酸素の濃度の測定、空気呼吸器等の備え付け、入退場時の点検、立入りの禁止という4つが並びます。
測定はその日の作業を開始する前に行い、入退場時に点検するのは人員(人数)です。①は前日の測定、③は保護具の点検としており、この2つが誤りです。
正しいものは②と④の2つになります。
※ 問題文の原文は、全国建設研修センターが公開している公式サイトで確認できます。
正解:2つ(正しいものの数)
| 記述 | 正誤 | 解説 |
|---|---|---|
| ① 酸素欠乏危険場所では、その作業の前日に空気中の酸素の濃度を測定し、記録を一定期間保存する | ×(誤り) | 測定はその日の作業を開始する前。前日では意味がない |
| ② 爆発、酸化等を防止するため換気できない場合や換気が著しく困難な場合は、同時に就業する労働者の人数と同数以上の空気呼吸器等を備え、使用させる | ○(正しい) | 換気できないときの代わりの措置 |
| ③ 作業を行う場所に入場させ、及び退場させる時に、保護具を点検する | ×(誤り) | 入退場時に点検するのは人員(人数の確認) |
| ④ 酸素欠乏危険場所又は隣接する場所での作業では、作業に従事する労働者以外の立入りを禁止し、その旨を見やすい箇所に表示する | ○(正しい) | 関係者以外を入れない |
①の測定は時期の差し替えです。酸素の濃度は換気の状況や気温、地下水の動きで変わるので、前日に測って安全でも、当日が安全とは限りません。だから「その日の作業を開始する前」に測ります。記録を一定期間保存する点は正しい内容です。

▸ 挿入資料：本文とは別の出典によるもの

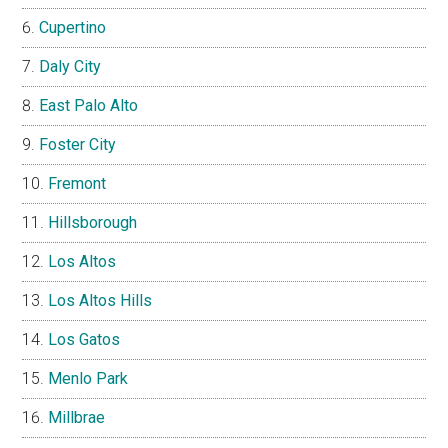
Cupertino
Daly City
East Palo Alto
Foster City
Fremont
Hillsborough
Los Altos
Los Altos Hills
Los Gatos
Menlo Park
Millbrae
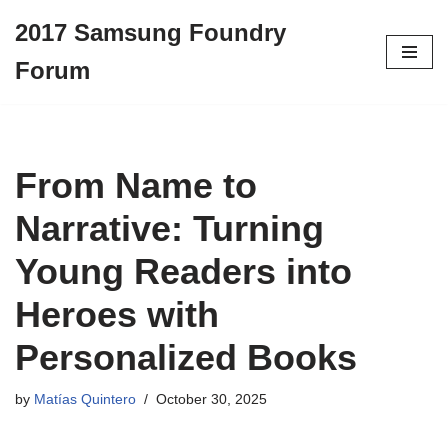
2017 Samsung Foundry
Skip
Forum
to
content
From Name to
Narrative: Turning
Young Readers into
Heroes with
Personalized Books
by
Matías Quintero
October 30, 2025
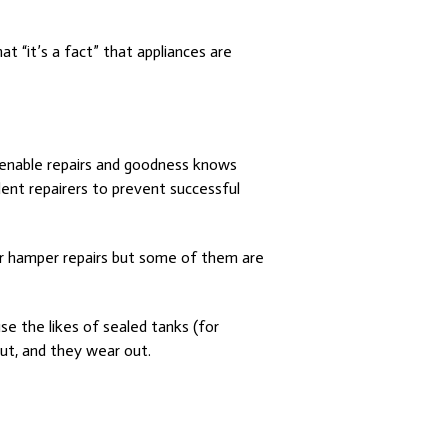
t “it’s a fact” that appliances are
o enable repairs and goodness knows
ent repairers to prevent successful
 or hamper repairs but some of them are
se the likes of sealed tanks (for
ut, and they wear out.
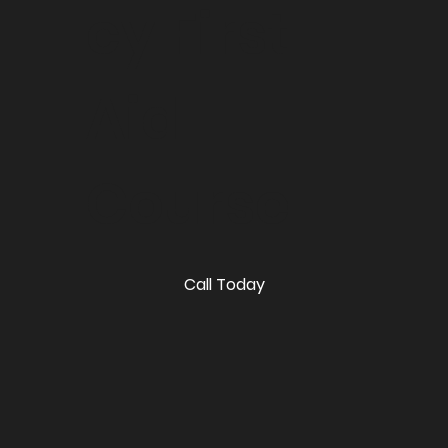
cy First
Aid
Course
Call Today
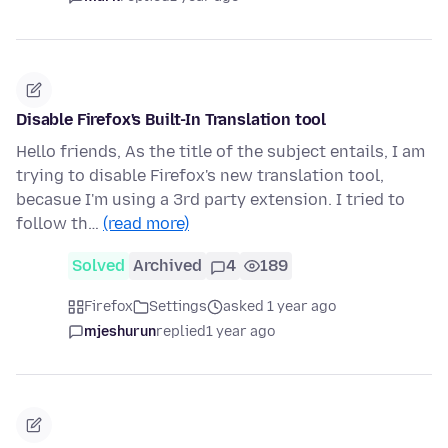
Disable Firefox's Built-In Translation tool
Hello friends, As the title of the subject entails, I am
trying to disable Firefox's new translation tool,
becasue I'm using a 3rd party extension. I tried to
follow th…
(read more)
Solved
Archived
4
189
Firefox
Settings
asked 1 year ago
mjeshurun
replied
1 year ago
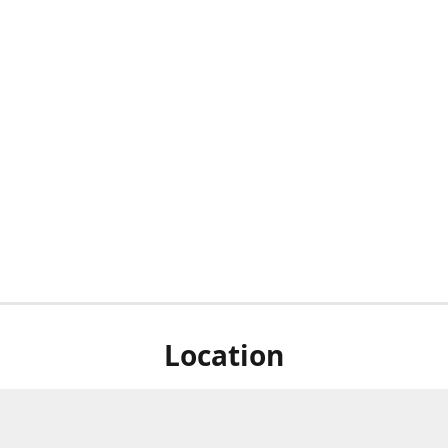
Location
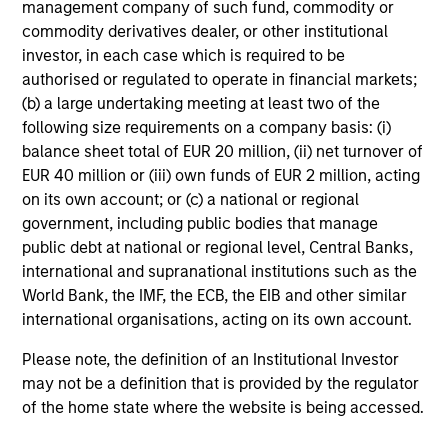
management company of such fund, commodity or
commodity derivatives dealer, or other institutional
Team Insights
investor, in each case which is required to be
authorised or regulated to operate in financial markets;
(b) a large undertaking meeting at least two of the
following size requirements on a company basis: (i)
balance sheet total of EUR 20 million, (ii) net turnover of
EUR 40 million or (iii) own funds of EUR 2 million, acting
on its own account; or (c) a national or regional
government, including public bodies that manage
public debt at national or regional level, Central Banks,
international and supranational institutions such as the
World Bank, the IMF, the ECB, the EIB and other similar
ARTICLE
AR
international organisations, acting on its own account.
Emerging Markets Debt Monitor – Q2
Em
Please note, the definition of an Institutional Investor
2026
Am
may not be a definition that is provided by the regulator
of the home state where the website is being accessed.
In-depth review of fundamentals and
Geo
valuations across emerging markets debt.
in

③は点検する対象の差し替えです。入場と退場のときに数えるのは人員で、入った人数と出た人数が合うかを確かめます。中に人が残っていることに気づかないまま作業を終えると、その人を救えません。保護具の点検は別の規定で、換気できない場合に空気呼吸器等を備えて使わせる措置(②)と混ざりやすい部分です。

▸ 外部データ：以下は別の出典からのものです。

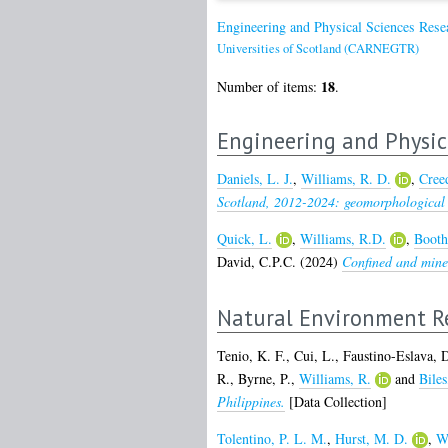
Engineering and Physical Sciences Res
Universities of Scotland (CARNEGTR)
18
Number of items:
.
Engineering and Physic
Daniels, L. J.
,
Williams, R. D.
,
Creed
Scotland, 2012-2024: geomorphological 
Quick, L.
,
Williams, R.D.
,
Booth
David, C.P.C.
(2024)
Confined and mined
Natural Environment Re
Tenio, K. F.
,
Cui, L.
,
Faustino-Eslava, 
R.
,
Byrne, P.
,
Williams, R.
and
Biles
Philippines.
[Data Collection]
Tolentino, P. L. M.
,
Hurst, M. D.
,
Wi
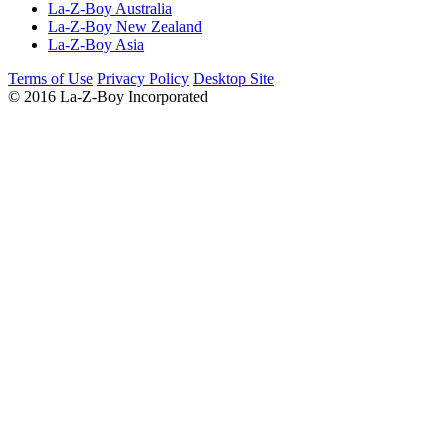
La-Z-Boy Australia
La-Z-Boy New Zealand
La-Z-Boy Asia
Terms of Use
Privacy Policy
Desktop Site
© 2016 La-Z-Boy Incorporated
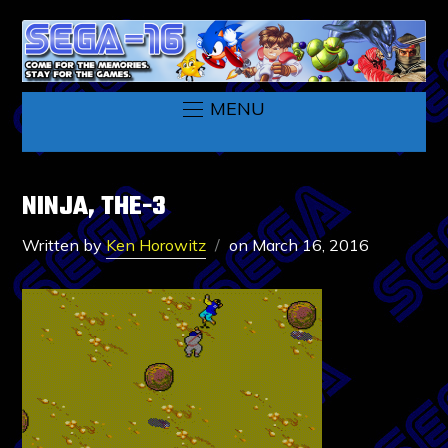
MENU
NINJA, THE-3
Written by
Ken Horowitz
on
March 16, 2016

②と④は規則どおりです。②は、爆発や酸化を防ぐために換気できない場合の代わりの措置で、同時に就業する労働者の人数と同数以上の空気呼吸器等を備えて使わせます。④は関係者以外の立入りの禁止と、その表示です。
この問題は時期(前日か当日か)と対象(保護具か人員か)という2種類の差し替えを1問に入れています。数を答える型なので、①〜④それぞれで「いつ・何を・誰が」を確かめてから数えます。
問題:酸素欠乏危険作業では、労働者を入場させ、及び退場させる時に保護具を点検しなければならない。
〇か×か。
答え:×
入退場時に点検するのは人員(人数の確認)です。
問題:酸素欠乏危険場所での酸素の濃度の測定は、その日の作業を開始する前に行う。
〇か×か。
答え:〇
前日の測定では当日の安全を確かめられません。
出典・参考資料
※ 記録の保存期間や酸素濃度の基準値には踏み込んでいません。問題文と①〜④の記述も転載していません。